I have one column ('speed') with Float values.
This is the code proposed by the tutorial to get a normalization layer:
def get_normalization_layer(name, dataset):
# Create a Normalization layer for our feature.
normalizer = preprocessing.Normalization()
# Prepare a Dataset that only yields our feature.
feature_ds = dataset.map(lambda x, y: x[name])
# Learn the statistics of the data.
normalizer.adapt(feature_ds)
return normalizer
Then, it applies this method to their column "PhotoAmt" (number of photos for a pet). I am applying it in the same way but to my "speed" column.
speed_col = train_features['speed']
layer = get_normalization_layer('speed', train_ds)
layer(speed_col)
I understand that their "PhotoAmt" column has Int values.
I get the following error:
/Users/myname/Library/Python/3.7/lib/python/site-packages/tensorflow/python/keras/layers/preprocessing/normalization.py:184: VisibleDeprecationWarning: Creating an ndarray from ragged nested sequences (which is a list-or-tuple of lists-or-tuples-or ndarrays with different lengths or shapes) is deprecated. If you meant to do this, you must specify 'dtype=object' when creating the ndarray
accumulator.mean * accumulator.count for accumulator in accumulators
Traceback (most recent call last):
File "keras_models.py", line 59, in <module>
layer = get_normalization_layer('speed', train_ds)

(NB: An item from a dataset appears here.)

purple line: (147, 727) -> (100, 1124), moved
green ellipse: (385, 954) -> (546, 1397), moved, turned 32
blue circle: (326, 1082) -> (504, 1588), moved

File "keras_models.py", line 54, in get_normalization_layer
normalizer.adapt(feature_ds)
File "/Users/myname/Library/Python/3.7/lib/python/site-packages/tensorflow/python/keras/engine/base_preprocessing_layer.py", line 188, in adapt
accumulator = self._combiner.compute(data_element, accumulator)

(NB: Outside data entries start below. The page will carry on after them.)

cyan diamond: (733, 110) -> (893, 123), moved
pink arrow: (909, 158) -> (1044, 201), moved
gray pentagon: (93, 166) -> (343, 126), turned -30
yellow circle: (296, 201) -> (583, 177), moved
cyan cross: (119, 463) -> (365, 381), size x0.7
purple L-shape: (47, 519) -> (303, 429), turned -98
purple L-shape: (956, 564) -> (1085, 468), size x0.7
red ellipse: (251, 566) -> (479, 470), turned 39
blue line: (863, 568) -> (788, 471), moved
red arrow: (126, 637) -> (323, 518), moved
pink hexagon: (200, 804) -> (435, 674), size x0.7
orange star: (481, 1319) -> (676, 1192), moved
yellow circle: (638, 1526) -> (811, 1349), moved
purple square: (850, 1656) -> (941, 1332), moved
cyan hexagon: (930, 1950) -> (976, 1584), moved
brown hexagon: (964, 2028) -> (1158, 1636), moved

File "/Users/myname/Library/Python/3.7/lib/python/site-packages/tensorflow/python/keras/layers/preprocessing/normalization.py", line 173, in compute
return self.merge([accumulator, sanitized_accumulator])
File "/Users/myname/Library/Python/3.7/lib/python/site-packages/tensorflow/python/keras/layers/preprocessing/normalization.py", line 184, in merge
accumulator.mean * accumulator.count for accumulator in accumulators
ValueError: operands could not be broadcast together with shapes (5,) (2,)

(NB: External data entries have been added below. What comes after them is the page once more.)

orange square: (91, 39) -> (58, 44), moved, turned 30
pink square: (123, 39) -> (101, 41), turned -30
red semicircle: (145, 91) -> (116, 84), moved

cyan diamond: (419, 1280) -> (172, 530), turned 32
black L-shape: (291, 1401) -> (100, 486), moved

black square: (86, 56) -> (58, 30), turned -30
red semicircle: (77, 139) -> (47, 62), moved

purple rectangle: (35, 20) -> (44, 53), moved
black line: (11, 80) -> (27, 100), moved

Whilst the expected output from the tutorial is:
<tf.Tensor: shape=(5, 1), dtype=float32, numpy=
array([[ 1.045485 ],
[-1.1339161 ],
[-0.19988704],
[ 0.11145599],
[ 0.42279902]], dtype=float32)>
(of course, I am expecting different numerical values)
I am not understanding the error. Is this problem related to the fact I am using Floats instead of Ints? Or are my column values badly inserted? I am quite sure that none of the rows contain an empty value or similar in the 'speed' column.
I am using TensorFlow 2.2.0, python 3.7
Thank you all.
I'm not sure way, but upgrading tensorflow with:
pip3 install tensorflow --upgrade
solved it.
Or at least, I could skip to the next passage of the tutorial:
# Numeric features.
for header in ['speed']: #and other columns
numeric_col = tf.keras.Input(shape=(1,), name=header)
normalization_layer = get_normalization_layer(header, train_ds)
encoded_numeric_col = normalization_layer(numeric_col)
all_inputs.append(numeric_col)
encoded_features.append(encoded_numeric_col)
which calls the same method as above without getting an error.
Please mind that it is still not working the passage related to "Categorical features as Integers", but I consider myself satisfied since I do not have such features.